I don’t want that to distract from the point here; the Ryzen 9 7950X3D is the best gaming CPU you can buy right now, and sometimes by a significant margin. But my results below are at 1080p with high graphics settings, and most people spending $700 on a CPU want to play at 4K with graphics maxed out. Your GPU becomes the bottleneck in the vast majority of games at that high of a resolution, so keep that in mind when looking over my results.
|AMD Ryzen 9 7950X3D||AMD Ryzen 9 7950X||Intel Core i9-13900K|
|F1 2022||379.8 fps||363.7 fps||368.2 fps|
|Far Cry 6||196.1 fps||156.8 fps||145.7 fps|
|Gears Tactics||273.5 fps||244.9 fps||255.3 fps|
|Hitman 3 (Dartmoor)||234.6 fps||197.4 fps||203.8 fps|
|Read Dead Redemption 2||164.8 fps||163.5 fps||162.7 fps|
|Time Spy CPU||16,116||15,831||18,516|
There are still some big wins for AMD’s latest processor at 1080p. The Ryzen 9 7950X was a bit behind Intel’s Core i9-13900K, but the refreshed version brings a solid 3% lead for AMD. Similarly, Intel’s processor won in Gears Tactics and Hitman 3 before, but now AMD is back in first place with a 7% and 15% lead, respectively.
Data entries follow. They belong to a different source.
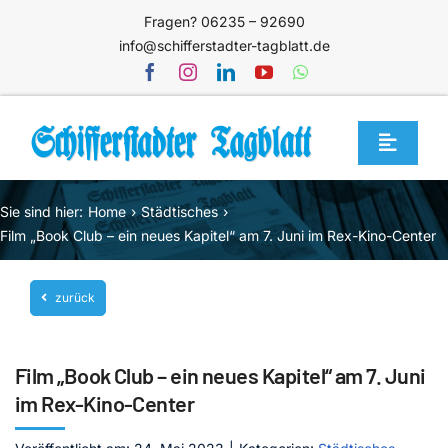
Zum
Fragen? 06235 – 92690
Inhalt
info@schifferstadter-tagblatt.de
springen
Toggle
Navigat
Home
Sie sind hier:
Home
Städtisches
Themen
Film „Book Club – ein neues Kapitel“ am 7. Juni im Rex-Kino-Center
Blog
zurück
Unternehmen
Service
Film „Book Club – ein neues Kapitel“ am 7. Juni
Mediathek
im Rex-Kino-Center
Jetzt abonnieren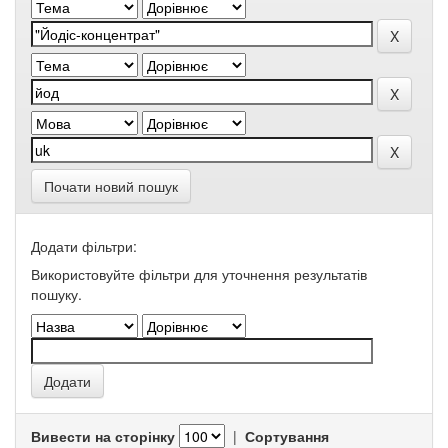
Почати новий пошук
Додати фільтри:
Використовуйте фільтри для уточнення результатів
пошуку.
Вивести на сторінку
|
Сортування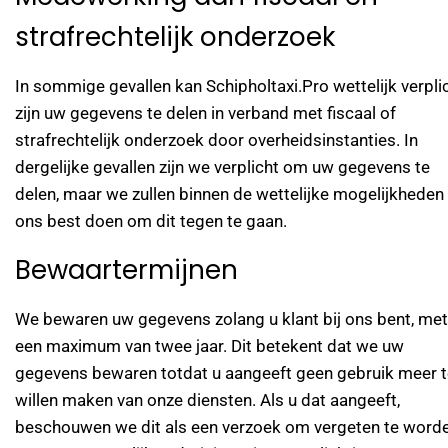
strafrechtelijk onderzoek
In sommige gevallen kan Schipholtaxi.Pro wettelijk verpli
zijn uw gegevens te delen in verband met fiscaal of
strafrechtelijk onderzoek door overheidsinstanties. In
dergelijke gevallen zijn we verplicht om uw gegevens te
delen, maar we zullen binnen de wettelijke mogelijkheden
ons best doen om dit tegen te gaan.
Bewaartermijnen
We bewaren uw gegevens zolang u klant bij ons bent, met
een maximum van twee jaar. Dit betekent dat we uw
gegevens bewaren totdat u aangeeft geen gebruik meer t
willen maken van onze diensten. Als u dat aangeeft,
beschouwen we dit als een verzoek om vergeten te worde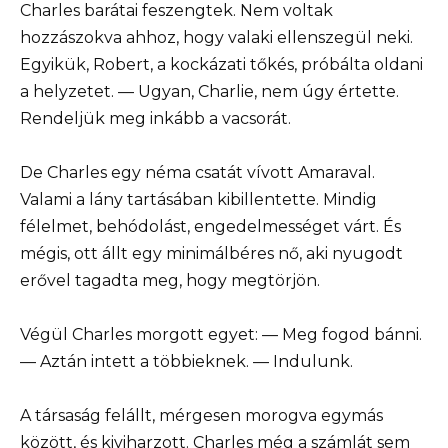
Charles barátai feszengtek. Nem voltak
hozzászokva ahhoz, hogy valaki ellenszegül neki.
Egyikük, Robert, a kockázati tőkés, próbálta oldani
a helyzetet. — Ugyan, Charlie, nem úgy értette.
Rendeljük meg inkább a vacsorát.
De Charles egy néma csatát vívott Amaraval.
Valami a lány tartásában kibillentette. Mindig
félelmet, behódolást, engedelmességet várt. És
mégis, ott állt egy minimálbéres nő, aki nyugodt
erővel tagadta meg, hogy megtörjön.
Végül Charles morgott egyet: — Meg fogod bánni.
— Aztán intett a többieknek. — Indulunk.
A társaság felállt, mérgesen morogva egymás
között, és kiviharzott. Charles még a számlát sem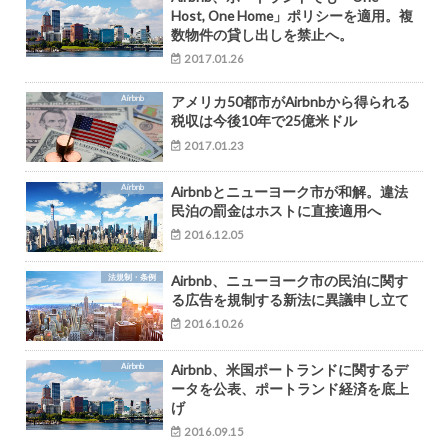
Host, One Home」ポリシーを適用。複
数物件の貸し出しを禁止へ。
2017.01.26
Airbnb
アメリカ50都市がAirbnbから得られる
税収は今後10年で25億米ドル
2017.01.23
Airbnb
Airbnbとニューヨーク市が和解。違法
民泊の罰金はホストに直接適用へ
2016.12.05
法規制・条例
Airbnb、ニューヨーク市の民泊に関す
る広告を規制する新法に異議申し立て
2016.10.26
Airbnb
Airbnb、米国ポートランドに関するデ
ータを公表、ポートランド経済を底上
げ
2016.09.15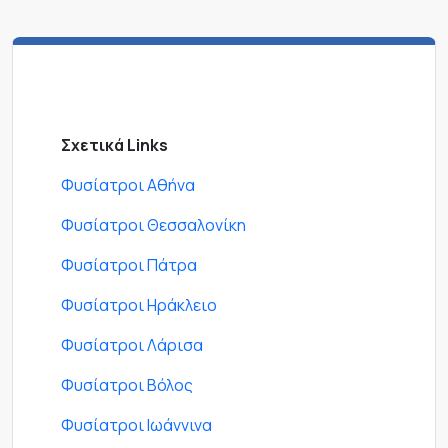
Σχετικά Links
Φυσίατροι Αθήνα
Φυσίατροι Θεσσαλονίκη
Φυσίατροι Πάτρα
Φυσίατροι Ηράκλειο
Φυσίατροι Λάρισα
Φυσίατροι Βόλος
Φυσίατροι Ιωάννινα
Far Cry 6 is a very good example of how much the 3D V-Cache is doing for the Ryzen 9 7950X3D. AMD held a lead in this game before, but the updated processor now commands a 25% jump over the base Ryzen 9 7950X.
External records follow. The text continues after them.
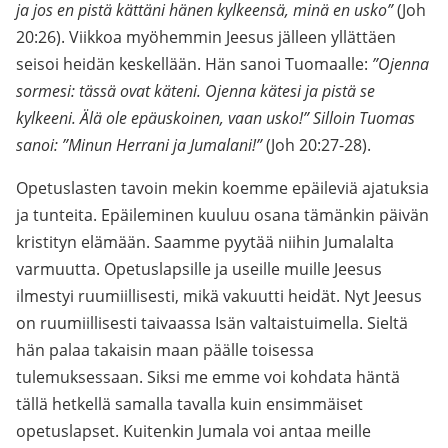
ja jos en pistä kättäni hänen kylkeensä, minä en usko”
(Joh
20:26). Viikkoa myöhemmin Jeesus jälleen yllättäen
seisoi heidän keskellään. Hän sanoi Tuomaalle:
”Ojenna
sormesi: tässä ovat käteni. Ojenna kätesi ja pistä se
kylkeeni. Älä ole epäuskoinen, vaan usko!” Silloin Tuomas
sanoi: ”Minun Herrani ja Jumalani!”
(Joh 20:27-28).
Opetuslasten tavoin mekin koemme epäileviä ajatuksia
ja tunteita. Epäileminen kuuluu osana tämänkin päivän
kristityn elämään. Saamme pyytää niihin Jumalalta
varmuutta. Opetuslapsille ja useille muille Jeesus
ilmestyi ruumiillisesti, mikä vakuutti heidät. Nyt Jeesus
on ruumiillisesti taivaassa Isän valtaistuimella. Sieltä
hän palaa takaisin maan päälle toisessa
tulemuksessaan. Siksi me emme voi kohdata häntä
tällä hetkellä samalla tavalla kuin ensimmäiset
opetuslapset. Kuitenkin Jumala voi antaa meille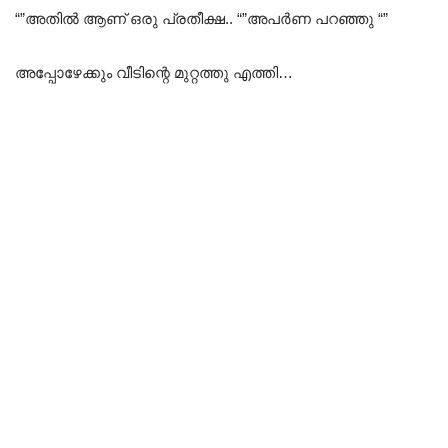
“”അതിൽ ആണ് ഒരു പ്രതീക്ഷ.. “”അപർണ പറഞ്ഞു “”
അപ്പോഴേക്കും വീടിന്റെ മുറ്റത്തു എത്തി…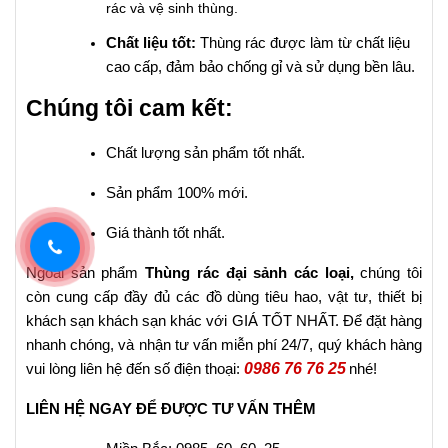
rác và vệ sinh thùng.
Chất liệu tốt:
Thùng rác được làm từ chất liệu
cao cấp, đảm bảo chống gỉ và sử dụng bền lâu.
Chúng tôi cam kết:
Chất lượng sản phẩm tốt nhất.
Sản phẩm 100% mới.
Giá thành tốt nhất.
Ngoài sản phẩm
Thùng rác đại sảnh các loại
,
chúng tôi
còn cung cấp đầy đủ các đồ dùng tiêu hao, vật tư, thiết bị
khách sạn khách sạn khác với GIÁ TỐT NHẤT. Để đặt hàng
nhanh chóng, và nhận tư vấn miễn phí 24/7, quý khách hàng
0986 76 76 25
vui lòng liên hệ đến số điện thoại:
nhé!
LIÊN HỆ NGAY ĐỂ ĐƯỢC TƯ VẤN THÊM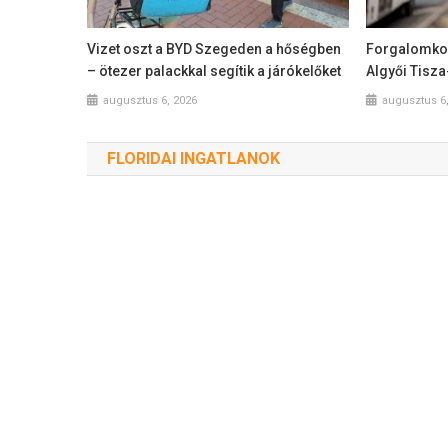
Vizet oszt a BYD Szegeden a hőségben
Forgalomkor
– ötezer palackkal segítik a járókelőket
Algyői Tisz
augusztus 6, 2026
augusztus 6
FLORIDAI INGATLANOK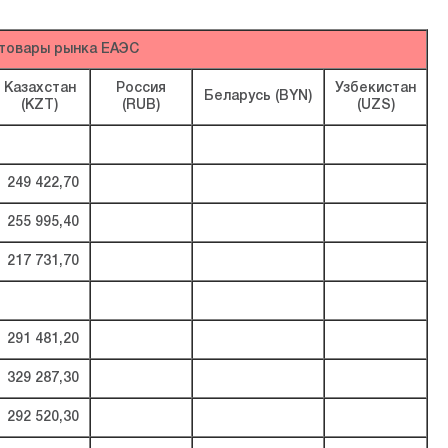
товары рынка ЕАЭС
Казахстан
Россия
Узбекистан
Беларусь (BYN)
(KZT)
(RUB)
(UZS)
249 422,70
255 995,40
217 731,70
291 481,20
329 287,30
292 520,30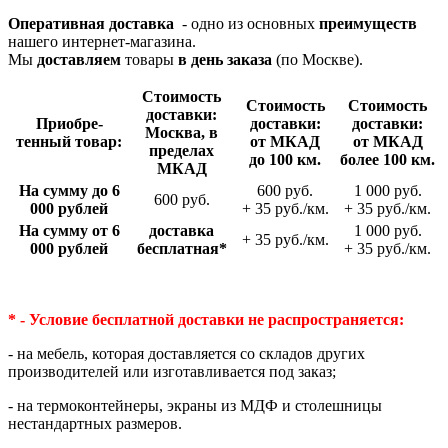
Оперативная доставка
- одно из основных
преимуществ
нашего интернет-магазина.
Мы
доставляем
товары
в день заказа
(по Москве).
Стои­мость
Стои­мость
Стои­мость
доставки:
Приобре­
доставки:
доставки:
Москва, в
тенный товар:
от МКАД
от МКАД
пределах
до 100 км.
более 100 км.
МКАД
На сумму до 6
600 руб.
1 000 руб.
600 руб.
000 рублей
+ 35 руб./км.
+ 35 руб./км.
На сумму от 6
доставка
1 000 руб.
+ 35 руб./км.
000 рублей
беспла­тная*
+ 35 руб./км.
* - Условие бесплатной доставки
не распространяется:
- на мебель, которая доставляется со складов других
производителей или изготавливается под заказ;
- на термоконтейнеры, экраны из МДФ и столешницы
нестандартных размеров.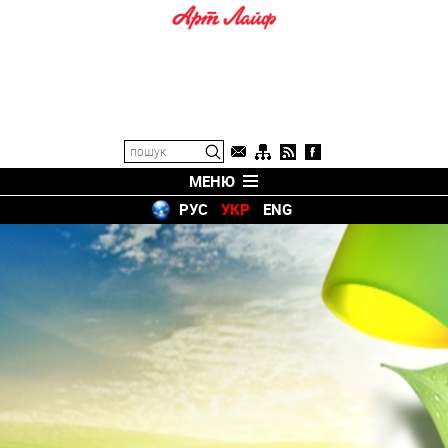
МЕНЮ
РУС
УКР
ENG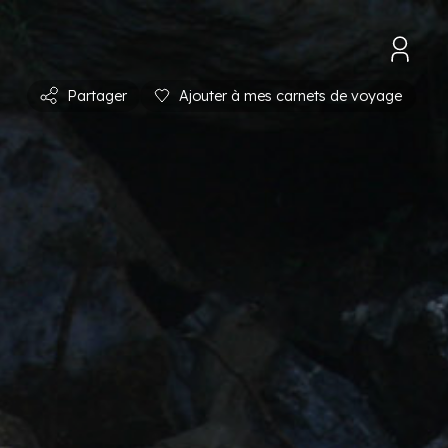
Partager
Ajouter à mes carnets de voyage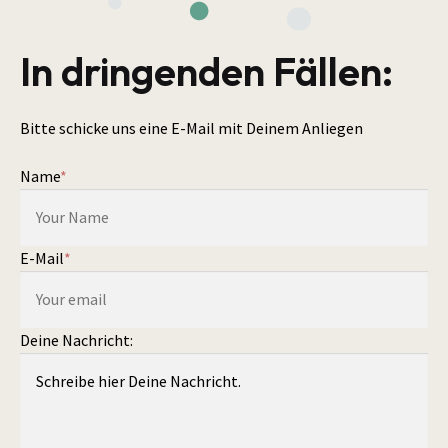
In dringenden Fällen:
Bitte schicke uns eine E-Mail mit Deinem Anliegen
Name
*
E-Mail
*
Deine Nachricht: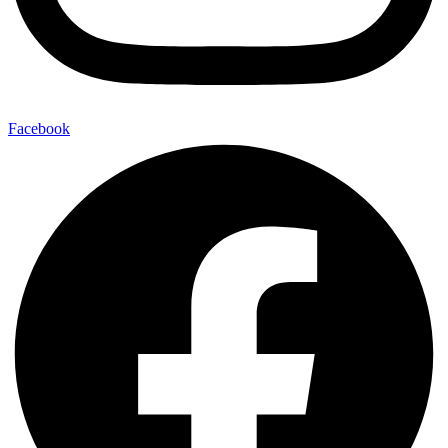
Facebook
It’s not all flat-out wins, though. In Time Spy’s synthetic CPU benchmark, the Ryzen 9 7950X3D only shows negligible gains over the base version, while Intel still held onto the lead. In addition, the AI chess engine Leela Chess Zero favored Intel’s processor with its slightly higher boost clock speed.
Still, the Ryzen 9 7950X3D puts AMD back in the gaming lead, even if the advantages will slip at higher resolutions. The big problem is that it’s at least $100 more expensive than the Core i9-13900K. While some titles show a massive 15% lead to justify that price, there are a lot more GPU-limited games (especially at 4K) where there are slim differences, such as Red Dead Redemption 2.
Is the AMD Ryzen 9 7950X3D worth it?
Between the AMD Ryzen 9 7950X3D, Ryzen 9 7950X, and Intel’s Core i9-13900K, there isn’t a bad option. All are excellent processors that excel in both gaming and productivity, but it’s clear that the Ryzen 9 7950X3D holds a slight lead in gaming.
The trade-off comes in productivity performance, where the Ryzen 9 7950X and Core i9-13900K trade blows but the Ryzen 9 7950X3D falls slightly behind. For those who are willing to sacrifice a hair of gaming performance, the Core i9-13900K and Ryzen 9 7950X still provide a much better value, and they’re more powerful processors outside of gaming.
For the bunch that needs the best of both worlds, though, the Ryzen 9 7950X3D delivers. It’s the fastest gaming processor on the market. It’s not quite as powerful at its direct competition in productivity apps, but the regressions are small considering how powerful the chip is overall.